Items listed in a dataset
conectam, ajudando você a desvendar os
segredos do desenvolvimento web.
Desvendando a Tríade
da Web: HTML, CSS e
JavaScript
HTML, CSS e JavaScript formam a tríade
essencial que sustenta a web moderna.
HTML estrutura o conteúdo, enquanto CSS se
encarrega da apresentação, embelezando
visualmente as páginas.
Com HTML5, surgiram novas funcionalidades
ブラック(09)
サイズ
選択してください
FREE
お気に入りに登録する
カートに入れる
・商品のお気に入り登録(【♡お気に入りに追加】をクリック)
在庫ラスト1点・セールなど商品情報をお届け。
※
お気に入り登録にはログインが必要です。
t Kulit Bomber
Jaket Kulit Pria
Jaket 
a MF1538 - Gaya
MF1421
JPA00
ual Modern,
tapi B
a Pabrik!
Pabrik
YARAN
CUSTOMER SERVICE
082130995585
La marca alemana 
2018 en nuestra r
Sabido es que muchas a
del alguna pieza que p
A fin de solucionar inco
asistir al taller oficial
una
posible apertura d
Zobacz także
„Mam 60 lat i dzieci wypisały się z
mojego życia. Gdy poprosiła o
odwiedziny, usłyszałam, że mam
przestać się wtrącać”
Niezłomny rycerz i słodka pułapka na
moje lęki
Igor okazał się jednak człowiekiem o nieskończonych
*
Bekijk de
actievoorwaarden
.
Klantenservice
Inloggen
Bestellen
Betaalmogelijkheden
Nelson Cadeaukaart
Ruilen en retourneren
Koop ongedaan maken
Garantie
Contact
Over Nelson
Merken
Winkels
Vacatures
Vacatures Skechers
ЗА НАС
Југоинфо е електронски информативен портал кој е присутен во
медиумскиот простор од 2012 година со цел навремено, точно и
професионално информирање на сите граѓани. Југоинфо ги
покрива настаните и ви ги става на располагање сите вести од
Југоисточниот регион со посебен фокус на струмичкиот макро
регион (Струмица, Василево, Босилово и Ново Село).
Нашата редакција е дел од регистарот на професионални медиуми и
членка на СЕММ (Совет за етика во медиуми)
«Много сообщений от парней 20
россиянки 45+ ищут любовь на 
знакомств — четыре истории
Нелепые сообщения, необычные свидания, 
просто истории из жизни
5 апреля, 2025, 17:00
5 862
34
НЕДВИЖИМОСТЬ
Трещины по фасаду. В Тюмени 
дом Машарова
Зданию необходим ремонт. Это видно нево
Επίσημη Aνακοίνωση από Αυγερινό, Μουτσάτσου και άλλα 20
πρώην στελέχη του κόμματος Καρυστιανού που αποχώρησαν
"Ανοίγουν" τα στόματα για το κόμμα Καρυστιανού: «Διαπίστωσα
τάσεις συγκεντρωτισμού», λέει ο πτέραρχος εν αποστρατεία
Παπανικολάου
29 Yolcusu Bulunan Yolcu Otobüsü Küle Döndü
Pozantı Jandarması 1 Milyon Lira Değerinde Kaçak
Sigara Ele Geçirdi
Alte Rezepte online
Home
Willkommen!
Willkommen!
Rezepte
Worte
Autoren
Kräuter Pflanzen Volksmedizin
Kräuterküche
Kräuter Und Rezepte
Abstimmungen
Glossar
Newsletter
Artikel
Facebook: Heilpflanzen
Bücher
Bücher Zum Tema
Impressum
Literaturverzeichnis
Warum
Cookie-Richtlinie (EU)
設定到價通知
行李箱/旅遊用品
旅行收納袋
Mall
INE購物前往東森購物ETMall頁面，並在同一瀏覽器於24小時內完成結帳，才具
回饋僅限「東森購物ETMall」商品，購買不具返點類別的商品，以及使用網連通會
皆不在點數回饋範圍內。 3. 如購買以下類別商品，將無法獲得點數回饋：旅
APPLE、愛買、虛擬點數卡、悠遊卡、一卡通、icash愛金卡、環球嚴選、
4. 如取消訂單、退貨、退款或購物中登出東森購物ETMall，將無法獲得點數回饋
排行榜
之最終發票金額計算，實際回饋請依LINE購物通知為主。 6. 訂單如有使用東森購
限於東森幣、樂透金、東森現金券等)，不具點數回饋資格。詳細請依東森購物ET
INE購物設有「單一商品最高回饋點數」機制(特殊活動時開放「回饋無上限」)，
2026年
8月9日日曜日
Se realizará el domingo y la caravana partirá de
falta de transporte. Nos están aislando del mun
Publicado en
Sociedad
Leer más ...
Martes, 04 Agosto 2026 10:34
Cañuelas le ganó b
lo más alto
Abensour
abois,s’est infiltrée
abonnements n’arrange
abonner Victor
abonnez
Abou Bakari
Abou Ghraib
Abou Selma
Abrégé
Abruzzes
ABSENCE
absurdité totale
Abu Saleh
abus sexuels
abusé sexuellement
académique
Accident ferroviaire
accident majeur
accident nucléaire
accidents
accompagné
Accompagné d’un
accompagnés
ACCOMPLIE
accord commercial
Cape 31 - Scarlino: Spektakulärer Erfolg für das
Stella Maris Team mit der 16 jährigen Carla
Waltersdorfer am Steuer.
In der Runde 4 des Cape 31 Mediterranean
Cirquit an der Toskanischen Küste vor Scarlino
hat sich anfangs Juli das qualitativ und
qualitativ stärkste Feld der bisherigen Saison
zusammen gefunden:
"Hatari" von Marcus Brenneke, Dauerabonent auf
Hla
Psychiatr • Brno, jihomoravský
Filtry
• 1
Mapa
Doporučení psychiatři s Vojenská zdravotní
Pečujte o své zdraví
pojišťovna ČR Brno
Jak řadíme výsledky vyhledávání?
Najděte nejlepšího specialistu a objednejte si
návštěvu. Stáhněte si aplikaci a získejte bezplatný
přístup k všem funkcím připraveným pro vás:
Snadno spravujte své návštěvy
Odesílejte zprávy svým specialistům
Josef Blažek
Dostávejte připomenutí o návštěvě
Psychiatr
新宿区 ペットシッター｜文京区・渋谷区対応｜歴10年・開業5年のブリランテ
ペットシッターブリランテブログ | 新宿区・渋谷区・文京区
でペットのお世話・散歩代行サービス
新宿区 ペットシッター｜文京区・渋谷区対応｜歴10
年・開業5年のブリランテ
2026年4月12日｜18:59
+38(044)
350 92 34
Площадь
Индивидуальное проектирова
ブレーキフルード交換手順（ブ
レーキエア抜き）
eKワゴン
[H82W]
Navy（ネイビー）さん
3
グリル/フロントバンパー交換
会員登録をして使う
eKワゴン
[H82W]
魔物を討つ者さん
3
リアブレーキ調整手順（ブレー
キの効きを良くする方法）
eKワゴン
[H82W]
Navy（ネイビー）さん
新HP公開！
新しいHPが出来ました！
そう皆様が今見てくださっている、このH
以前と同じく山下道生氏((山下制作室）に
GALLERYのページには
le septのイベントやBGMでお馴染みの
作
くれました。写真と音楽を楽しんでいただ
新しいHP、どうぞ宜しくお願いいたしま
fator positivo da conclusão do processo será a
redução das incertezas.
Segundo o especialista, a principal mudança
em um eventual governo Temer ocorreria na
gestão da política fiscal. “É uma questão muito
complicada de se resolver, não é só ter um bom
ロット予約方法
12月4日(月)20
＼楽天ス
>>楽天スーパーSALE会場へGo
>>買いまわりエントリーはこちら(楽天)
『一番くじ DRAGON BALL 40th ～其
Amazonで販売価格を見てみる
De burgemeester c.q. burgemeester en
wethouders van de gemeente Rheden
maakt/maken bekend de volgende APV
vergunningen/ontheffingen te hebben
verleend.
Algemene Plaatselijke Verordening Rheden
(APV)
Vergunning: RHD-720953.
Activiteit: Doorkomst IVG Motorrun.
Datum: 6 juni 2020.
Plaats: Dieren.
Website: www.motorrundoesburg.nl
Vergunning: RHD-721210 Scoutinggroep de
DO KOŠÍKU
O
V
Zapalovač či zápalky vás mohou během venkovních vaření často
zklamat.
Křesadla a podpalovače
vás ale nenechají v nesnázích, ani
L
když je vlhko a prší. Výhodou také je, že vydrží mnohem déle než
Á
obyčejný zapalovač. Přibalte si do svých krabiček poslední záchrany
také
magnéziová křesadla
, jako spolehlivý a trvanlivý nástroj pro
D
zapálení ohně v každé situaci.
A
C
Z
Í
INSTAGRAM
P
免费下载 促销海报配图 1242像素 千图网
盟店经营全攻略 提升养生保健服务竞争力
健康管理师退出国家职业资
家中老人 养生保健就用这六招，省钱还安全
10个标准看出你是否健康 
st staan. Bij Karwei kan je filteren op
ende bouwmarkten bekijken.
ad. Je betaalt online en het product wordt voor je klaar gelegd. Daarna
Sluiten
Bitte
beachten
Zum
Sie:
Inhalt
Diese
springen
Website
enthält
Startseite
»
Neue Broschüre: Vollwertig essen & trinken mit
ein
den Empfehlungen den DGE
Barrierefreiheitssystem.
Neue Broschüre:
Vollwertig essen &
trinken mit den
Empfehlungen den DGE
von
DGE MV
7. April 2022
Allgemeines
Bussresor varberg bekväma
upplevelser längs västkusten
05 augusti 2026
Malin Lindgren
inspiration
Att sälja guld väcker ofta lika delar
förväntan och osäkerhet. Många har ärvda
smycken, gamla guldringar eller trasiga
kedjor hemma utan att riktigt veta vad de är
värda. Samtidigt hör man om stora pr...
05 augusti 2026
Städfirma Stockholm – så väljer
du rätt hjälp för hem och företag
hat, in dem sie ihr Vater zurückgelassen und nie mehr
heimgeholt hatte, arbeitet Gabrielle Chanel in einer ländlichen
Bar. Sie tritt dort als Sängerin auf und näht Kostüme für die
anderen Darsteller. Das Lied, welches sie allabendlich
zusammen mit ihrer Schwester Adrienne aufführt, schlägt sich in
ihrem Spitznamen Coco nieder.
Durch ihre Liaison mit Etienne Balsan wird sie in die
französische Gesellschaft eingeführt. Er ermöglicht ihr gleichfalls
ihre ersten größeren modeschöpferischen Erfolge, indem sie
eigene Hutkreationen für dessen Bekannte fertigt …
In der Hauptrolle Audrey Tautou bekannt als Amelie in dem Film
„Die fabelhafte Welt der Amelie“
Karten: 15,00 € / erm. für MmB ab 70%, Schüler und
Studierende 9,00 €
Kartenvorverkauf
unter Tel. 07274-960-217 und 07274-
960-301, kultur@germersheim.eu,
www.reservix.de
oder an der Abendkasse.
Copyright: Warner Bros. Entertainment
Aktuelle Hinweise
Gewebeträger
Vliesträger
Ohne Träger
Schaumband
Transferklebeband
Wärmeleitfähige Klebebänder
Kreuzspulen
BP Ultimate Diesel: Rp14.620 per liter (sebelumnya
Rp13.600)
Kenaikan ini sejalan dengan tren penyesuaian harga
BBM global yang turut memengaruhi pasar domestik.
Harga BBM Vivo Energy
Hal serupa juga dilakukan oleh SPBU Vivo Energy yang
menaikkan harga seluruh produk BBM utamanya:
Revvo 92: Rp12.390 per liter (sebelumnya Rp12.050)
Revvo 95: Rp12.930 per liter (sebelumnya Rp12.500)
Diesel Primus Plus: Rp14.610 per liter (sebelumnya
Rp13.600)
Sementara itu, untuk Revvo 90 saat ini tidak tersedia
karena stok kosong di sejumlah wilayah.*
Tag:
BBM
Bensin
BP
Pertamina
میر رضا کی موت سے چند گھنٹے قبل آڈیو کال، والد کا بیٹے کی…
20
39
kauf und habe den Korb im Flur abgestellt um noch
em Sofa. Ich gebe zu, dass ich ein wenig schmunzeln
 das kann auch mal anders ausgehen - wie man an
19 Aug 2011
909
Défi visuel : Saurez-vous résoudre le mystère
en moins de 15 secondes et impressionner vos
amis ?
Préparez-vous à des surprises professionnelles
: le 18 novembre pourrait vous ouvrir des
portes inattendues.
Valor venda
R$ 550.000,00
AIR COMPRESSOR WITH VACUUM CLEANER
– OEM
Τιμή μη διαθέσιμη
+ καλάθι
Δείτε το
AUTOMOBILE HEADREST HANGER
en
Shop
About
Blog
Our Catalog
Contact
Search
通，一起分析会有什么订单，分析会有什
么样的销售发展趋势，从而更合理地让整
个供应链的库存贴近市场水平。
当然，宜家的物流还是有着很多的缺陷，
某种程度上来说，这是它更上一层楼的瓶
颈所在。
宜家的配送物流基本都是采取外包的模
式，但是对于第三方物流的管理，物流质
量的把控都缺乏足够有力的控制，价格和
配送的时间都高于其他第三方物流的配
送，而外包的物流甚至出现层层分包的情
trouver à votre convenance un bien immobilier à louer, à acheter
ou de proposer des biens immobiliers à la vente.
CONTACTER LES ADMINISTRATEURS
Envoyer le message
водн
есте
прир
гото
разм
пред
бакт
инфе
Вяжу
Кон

# Task goal:
Scan the lines above for the word "Scarlino" and copy every one where it occurs.

# Answer section:
Cape 31 - Scarlino: Spektakulärer Erfolg für das
Cirquit an der Toskanischen Küste vor Scarlino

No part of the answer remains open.